▶ [Exercise aim] In the records that come next, find every line with "Connectez". Return those lines.

▶ [Provided material]
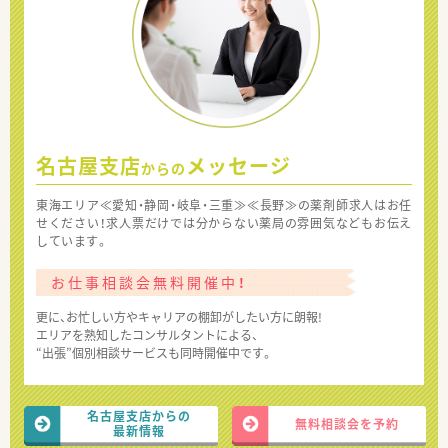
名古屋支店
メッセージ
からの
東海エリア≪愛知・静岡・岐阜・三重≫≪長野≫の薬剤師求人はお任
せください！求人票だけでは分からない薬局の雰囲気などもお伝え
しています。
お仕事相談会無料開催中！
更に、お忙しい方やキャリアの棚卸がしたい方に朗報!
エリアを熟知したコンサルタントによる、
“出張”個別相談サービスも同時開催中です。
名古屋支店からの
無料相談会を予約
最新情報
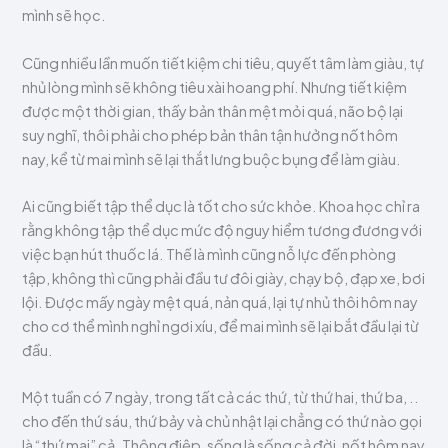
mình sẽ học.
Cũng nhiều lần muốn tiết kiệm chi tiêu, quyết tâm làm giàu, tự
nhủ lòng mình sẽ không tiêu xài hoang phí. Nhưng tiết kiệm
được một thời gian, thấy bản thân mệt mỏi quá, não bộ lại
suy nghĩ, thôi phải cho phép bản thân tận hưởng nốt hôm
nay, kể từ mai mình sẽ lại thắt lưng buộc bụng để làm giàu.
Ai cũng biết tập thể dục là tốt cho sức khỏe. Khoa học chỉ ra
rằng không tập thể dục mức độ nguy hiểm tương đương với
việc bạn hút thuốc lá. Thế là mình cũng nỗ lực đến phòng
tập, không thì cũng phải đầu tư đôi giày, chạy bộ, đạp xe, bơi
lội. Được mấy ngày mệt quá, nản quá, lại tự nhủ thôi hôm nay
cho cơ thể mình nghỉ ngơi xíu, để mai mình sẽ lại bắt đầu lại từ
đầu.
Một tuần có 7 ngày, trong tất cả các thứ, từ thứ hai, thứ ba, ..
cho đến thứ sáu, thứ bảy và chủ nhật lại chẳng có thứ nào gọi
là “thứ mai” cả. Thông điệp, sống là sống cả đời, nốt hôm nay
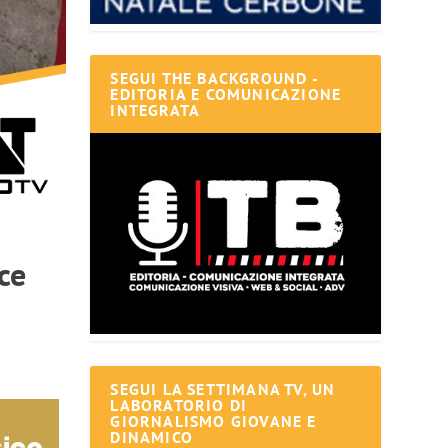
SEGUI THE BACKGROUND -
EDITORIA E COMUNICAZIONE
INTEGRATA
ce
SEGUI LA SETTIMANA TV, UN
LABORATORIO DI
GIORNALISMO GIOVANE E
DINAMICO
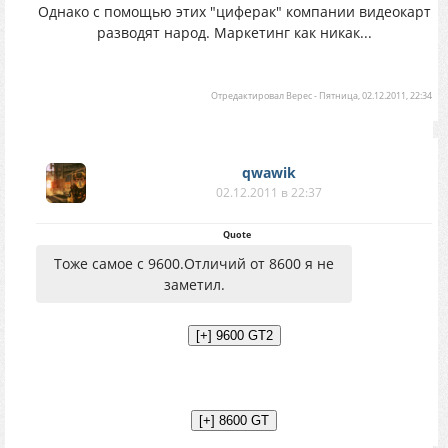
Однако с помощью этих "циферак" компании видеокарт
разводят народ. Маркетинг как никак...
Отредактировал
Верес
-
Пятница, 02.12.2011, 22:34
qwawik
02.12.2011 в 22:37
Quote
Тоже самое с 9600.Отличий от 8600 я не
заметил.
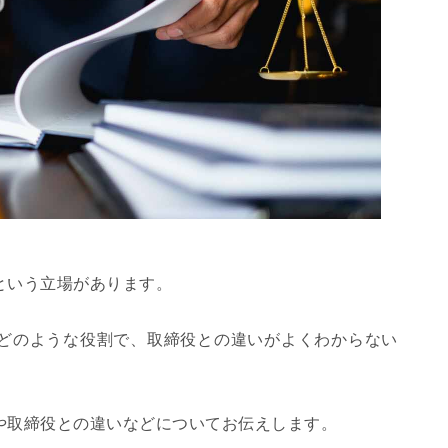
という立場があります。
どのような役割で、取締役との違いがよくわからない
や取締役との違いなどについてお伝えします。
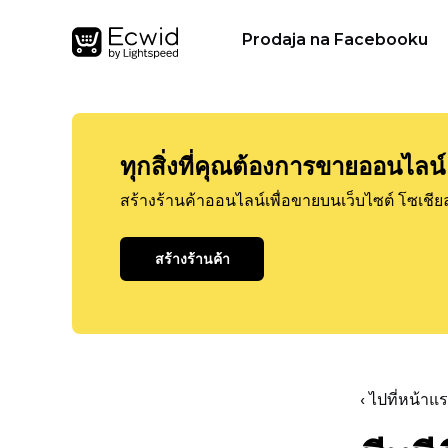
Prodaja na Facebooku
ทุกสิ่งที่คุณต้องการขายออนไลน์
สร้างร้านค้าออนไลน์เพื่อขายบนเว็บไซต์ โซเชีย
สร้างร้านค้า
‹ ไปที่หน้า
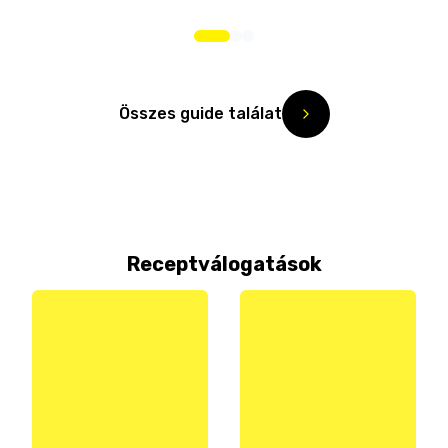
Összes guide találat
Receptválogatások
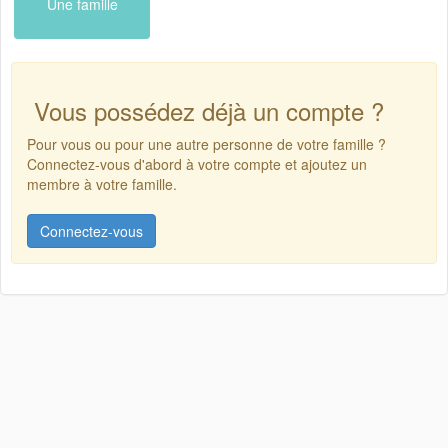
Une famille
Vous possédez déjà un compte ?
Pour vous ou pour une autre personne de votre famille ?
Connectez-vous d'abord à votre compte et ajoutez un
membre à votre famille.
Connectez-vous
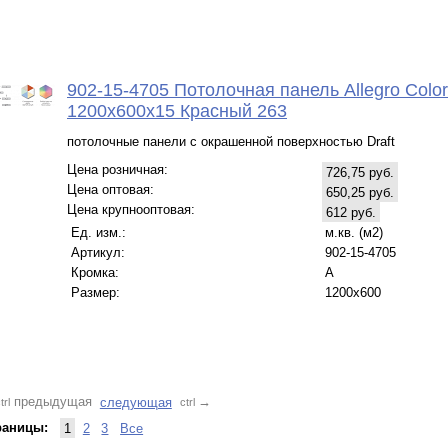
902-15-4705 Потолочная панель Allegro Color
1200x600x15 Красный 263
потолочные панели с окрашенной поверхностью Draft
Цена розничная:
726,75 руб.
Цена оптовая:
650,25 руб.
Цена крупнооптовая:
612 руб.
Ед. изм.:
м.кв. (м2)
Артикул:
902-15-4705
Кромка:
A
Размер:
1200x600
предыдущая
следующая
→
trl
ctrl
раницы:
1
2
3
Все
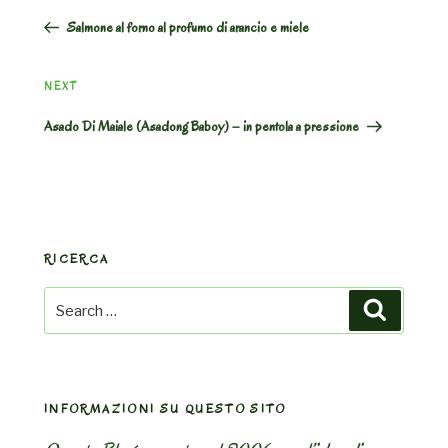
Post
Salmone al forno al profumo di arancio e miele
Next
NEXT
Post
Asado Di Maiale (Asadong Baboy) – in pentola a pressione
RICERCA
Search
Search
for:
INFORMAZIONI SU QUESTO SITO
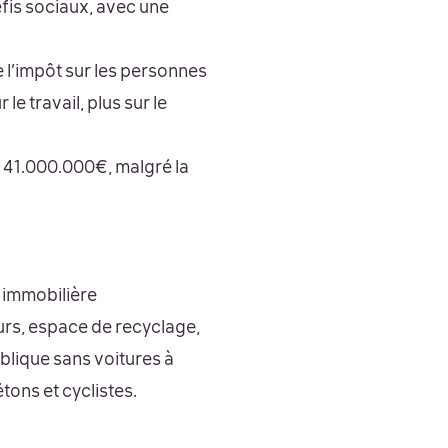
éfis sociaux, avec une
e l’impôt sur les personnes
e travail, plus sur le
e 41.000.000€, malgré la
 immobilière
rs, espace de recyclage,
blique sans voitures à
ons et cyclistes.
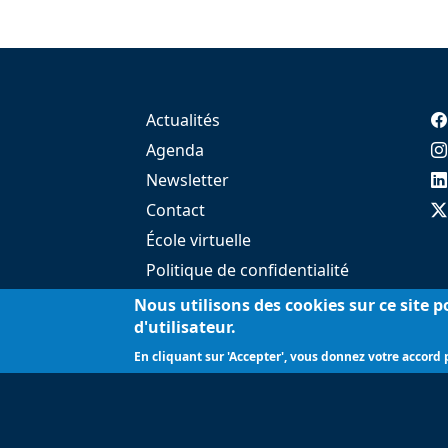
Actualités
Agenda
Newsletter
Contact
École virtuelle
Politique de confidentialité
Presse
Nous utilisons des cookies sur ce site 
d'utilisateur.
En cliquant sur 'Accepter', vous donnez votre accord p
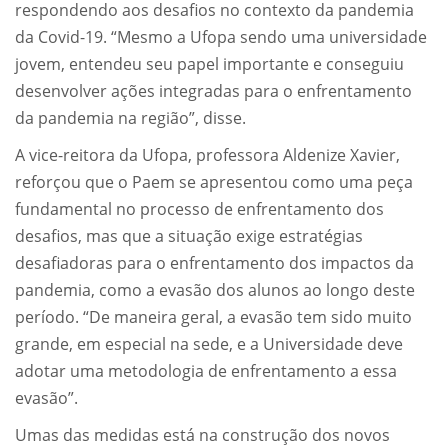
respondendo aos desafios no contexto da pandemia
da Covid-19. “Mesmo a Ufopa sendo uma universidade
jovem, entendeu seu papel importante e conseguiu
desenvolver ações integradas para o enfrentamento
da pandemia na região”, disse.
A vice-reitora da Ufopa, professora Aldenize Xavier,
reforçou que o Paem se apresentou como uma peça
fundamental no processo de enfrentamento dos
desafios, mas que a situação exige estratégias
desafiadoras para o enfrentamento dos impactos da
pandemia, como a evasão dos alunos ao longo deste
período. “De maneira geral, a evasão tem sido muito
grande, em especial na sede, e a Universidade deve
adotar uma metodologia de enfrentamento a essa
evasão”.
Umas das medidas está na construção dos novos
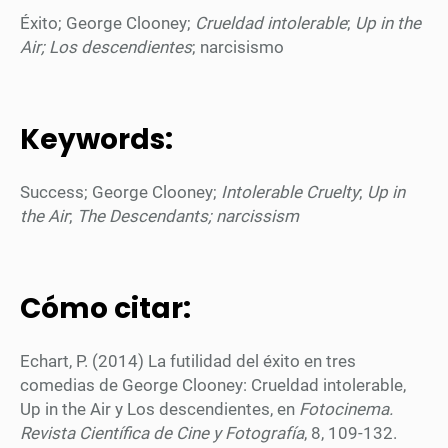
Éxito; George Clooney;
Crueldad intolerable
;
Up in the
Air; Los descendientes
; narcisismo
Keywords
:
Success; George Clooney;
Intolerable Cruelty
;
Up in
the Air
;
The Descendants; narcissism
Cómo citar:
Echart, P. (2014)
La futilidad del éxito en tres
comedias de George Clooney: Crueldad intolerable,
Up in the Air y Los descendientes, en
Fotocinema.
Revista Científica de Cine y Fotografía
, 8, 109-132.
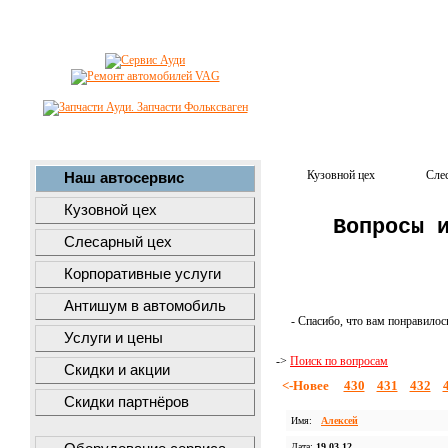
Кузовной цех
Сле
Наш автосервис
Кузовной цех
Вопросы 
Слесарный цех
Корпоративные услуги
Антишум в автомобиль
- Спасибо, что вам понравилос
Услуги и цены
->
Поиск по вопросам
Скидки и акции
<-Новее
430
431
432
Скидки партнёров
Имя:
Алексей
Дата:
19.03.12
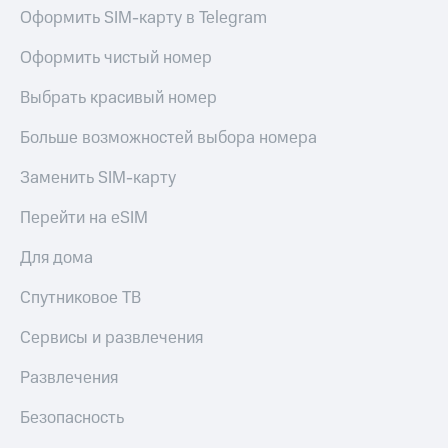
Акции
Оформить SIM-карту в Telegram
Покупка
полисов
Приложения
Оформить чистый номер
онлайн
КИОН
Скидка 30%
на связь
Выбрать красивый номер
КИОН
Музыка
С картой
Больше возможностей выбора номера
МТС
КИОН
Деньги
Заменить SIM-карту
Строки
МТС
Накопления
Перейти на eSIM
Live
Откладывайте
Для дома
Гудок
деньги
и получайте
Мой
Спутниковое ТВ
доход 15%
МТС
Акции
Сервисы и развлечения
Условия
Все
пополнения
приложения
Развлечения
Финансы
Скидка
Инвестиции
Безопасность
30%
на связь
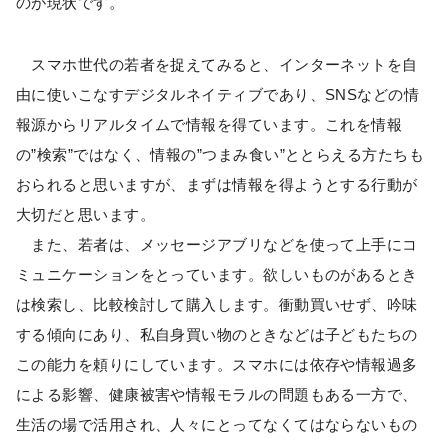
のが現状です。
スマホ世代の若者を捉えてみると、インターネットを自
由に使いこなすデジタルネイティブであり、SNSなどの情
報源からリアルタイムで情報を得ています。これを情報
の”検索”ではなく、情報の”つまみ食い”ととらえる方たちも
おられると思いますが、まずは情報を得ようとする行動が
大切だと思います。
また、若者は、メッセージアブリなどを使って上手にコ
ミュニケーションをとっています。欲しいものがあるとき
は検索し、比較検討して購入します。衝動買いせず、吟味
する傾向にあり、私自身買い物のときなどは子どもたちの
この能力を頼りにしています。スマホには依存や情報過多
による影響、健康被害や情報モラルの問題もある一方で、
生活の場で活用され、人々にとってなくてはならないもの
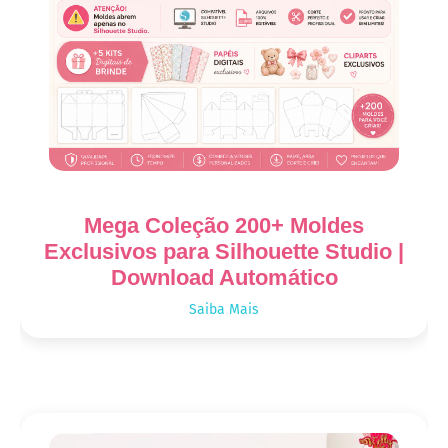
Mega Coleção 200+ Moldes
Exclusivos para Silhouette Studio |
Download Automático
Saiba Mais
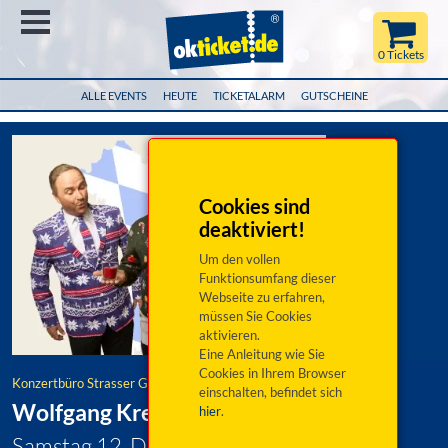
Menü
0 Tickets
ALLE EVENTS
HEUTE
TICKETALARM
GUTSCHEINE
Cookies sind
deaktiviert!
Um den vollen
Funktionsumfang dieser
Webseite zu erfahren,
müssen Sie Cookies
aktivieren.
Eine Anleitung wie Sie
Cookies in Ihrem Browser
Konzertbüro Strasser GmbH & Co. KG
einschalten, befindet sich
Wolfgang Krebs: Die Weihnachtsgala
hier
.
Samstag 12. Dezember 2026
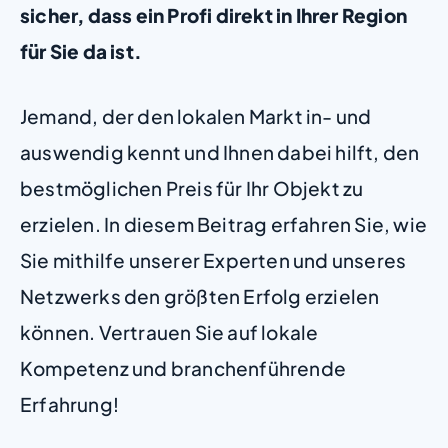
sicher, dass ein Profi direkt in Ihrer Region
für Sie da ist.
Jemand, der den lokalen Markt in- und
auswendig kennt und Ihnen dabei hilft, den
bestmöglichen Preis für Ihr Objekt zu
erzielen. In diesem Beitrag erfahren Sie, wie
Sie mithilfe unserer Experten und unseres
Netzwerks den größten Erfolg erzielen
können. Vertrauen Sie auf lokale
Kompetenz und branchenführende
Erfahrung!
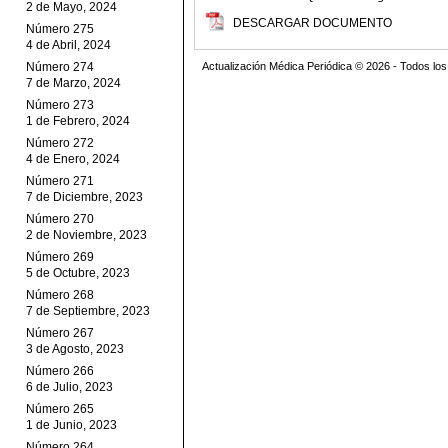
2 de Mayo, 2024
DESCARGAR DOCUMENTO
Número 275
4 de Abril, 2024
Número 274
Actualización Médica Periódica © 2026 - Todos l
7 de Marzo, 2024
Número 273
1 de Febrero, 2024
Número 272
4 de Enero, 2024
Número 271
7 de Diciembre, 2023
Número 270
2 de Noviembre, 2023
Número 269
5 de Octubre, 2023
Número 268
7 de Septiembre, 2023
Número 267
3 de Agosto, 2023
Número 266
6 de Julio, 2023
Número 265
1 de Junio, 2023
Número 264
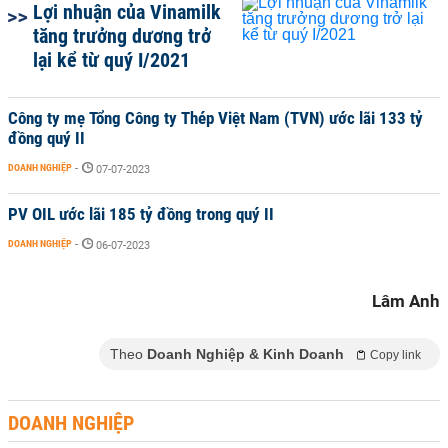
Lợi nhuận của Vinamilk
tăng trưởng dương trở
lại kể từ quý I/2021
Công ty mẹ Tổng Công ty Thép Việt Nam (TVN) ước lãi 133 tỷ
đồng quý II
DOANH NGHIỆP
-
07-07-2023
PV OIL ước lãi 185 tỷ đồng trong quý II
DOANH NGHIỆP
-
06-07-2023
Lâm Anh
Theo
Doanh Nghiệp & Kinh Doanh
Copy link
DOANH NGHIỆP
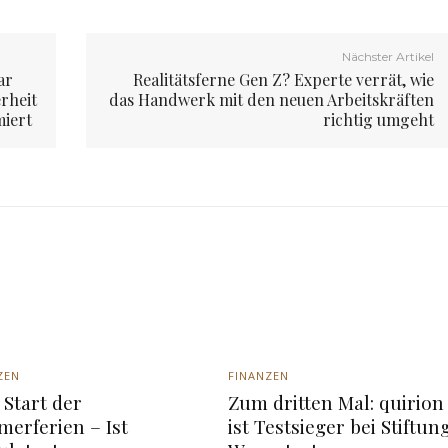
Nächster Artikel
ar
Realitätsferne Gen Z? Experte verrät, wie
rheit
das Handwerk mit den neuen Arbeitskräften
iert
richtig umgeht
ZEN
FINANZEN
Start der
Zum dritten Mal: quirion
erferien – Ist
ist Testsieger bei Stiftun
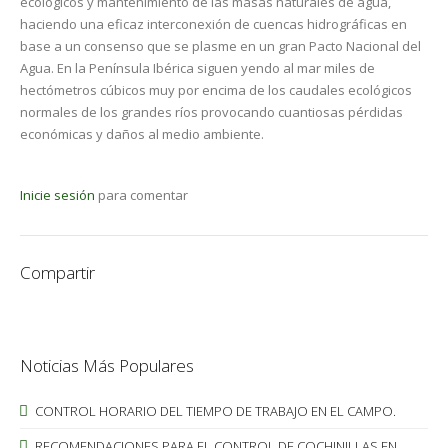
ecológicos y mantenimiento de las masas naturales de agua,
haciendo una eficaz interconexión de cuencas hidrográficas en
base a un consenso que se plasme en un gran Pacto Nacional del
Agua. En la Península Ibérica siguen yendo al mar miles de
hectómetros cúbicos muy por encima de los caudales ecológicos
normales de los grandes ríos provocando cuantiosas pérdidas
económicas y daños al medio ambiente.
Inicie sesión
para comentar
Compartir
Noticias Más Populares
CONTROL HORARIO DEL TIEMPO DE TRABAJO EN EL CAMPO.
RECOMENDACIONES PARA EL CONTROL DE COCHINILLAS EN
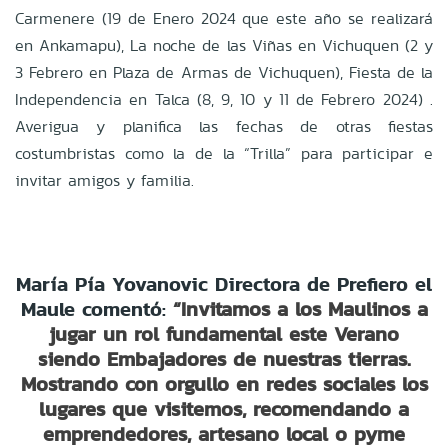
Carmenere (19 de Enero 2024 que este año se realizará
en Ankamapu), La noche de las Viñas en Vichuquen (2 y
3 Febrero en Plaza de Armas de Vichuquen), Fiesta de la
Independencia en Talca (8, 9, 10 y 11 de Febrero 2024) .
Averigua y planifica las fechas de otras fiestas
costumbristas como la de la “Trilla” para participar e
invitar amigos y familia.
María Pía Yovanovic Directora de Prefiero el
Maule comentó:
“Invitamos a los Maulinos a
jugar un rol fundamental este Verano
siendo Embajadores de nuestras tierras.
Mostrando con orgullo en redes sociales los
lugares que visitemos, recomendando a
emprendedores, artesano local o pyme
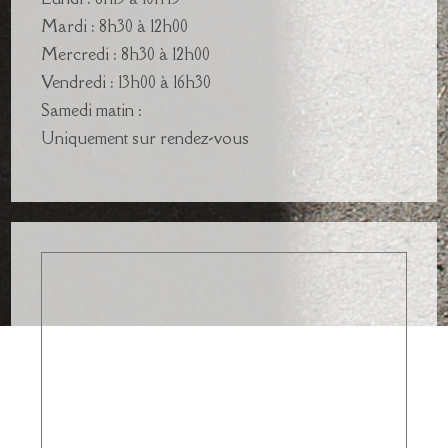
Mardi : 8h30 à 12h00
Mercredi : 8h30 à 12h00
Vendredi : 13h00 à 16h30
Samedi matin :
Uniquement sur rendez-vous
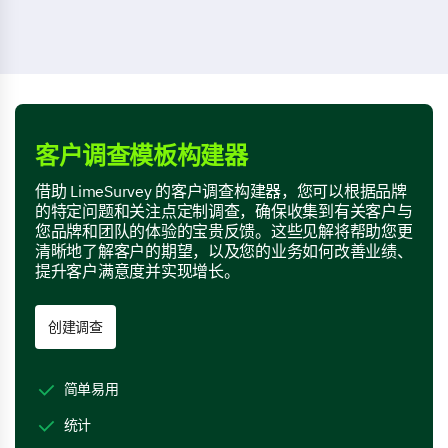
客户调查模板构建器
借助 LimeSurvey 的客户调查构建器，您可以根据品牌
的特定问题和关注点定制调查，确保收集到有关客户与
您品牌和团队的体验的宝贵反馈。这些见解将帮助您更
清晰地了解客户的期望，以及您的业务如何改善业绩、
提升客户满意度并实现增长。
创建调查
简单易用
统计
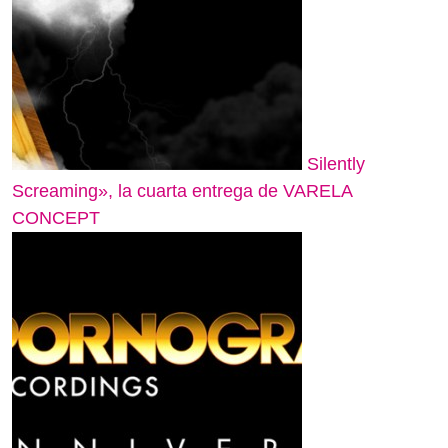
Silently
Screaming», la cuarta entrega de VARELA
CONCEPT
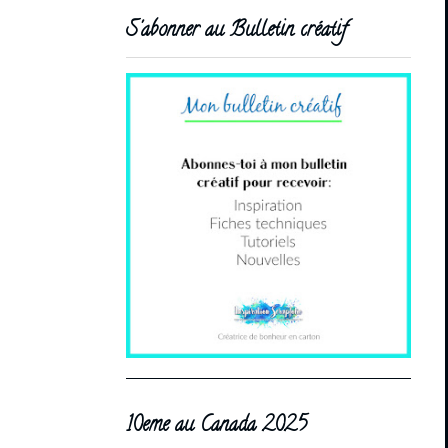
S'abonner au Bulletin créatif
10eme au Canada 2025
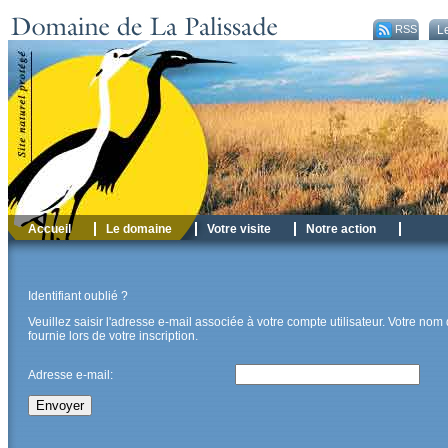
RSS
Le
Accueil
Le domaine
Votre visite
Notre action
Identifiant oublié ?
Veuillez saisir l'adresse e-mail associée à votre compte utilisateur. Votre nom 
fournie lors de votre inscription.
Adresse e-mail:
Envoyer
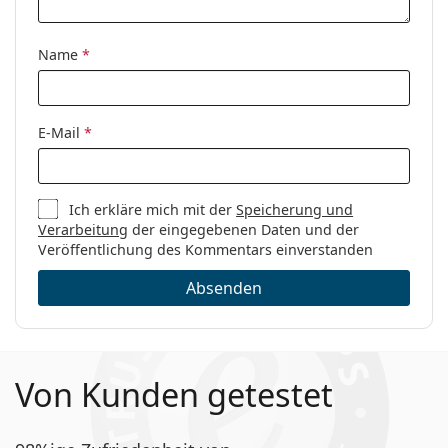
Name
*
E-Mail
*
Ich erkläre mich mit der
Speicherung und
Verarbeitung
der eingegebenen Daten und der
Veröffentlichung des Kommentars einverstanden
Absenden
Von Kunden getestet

▶ [Answer for this exercise]
Connectez-vous d'abord à votre compte et ajoutez un
Connectez-vous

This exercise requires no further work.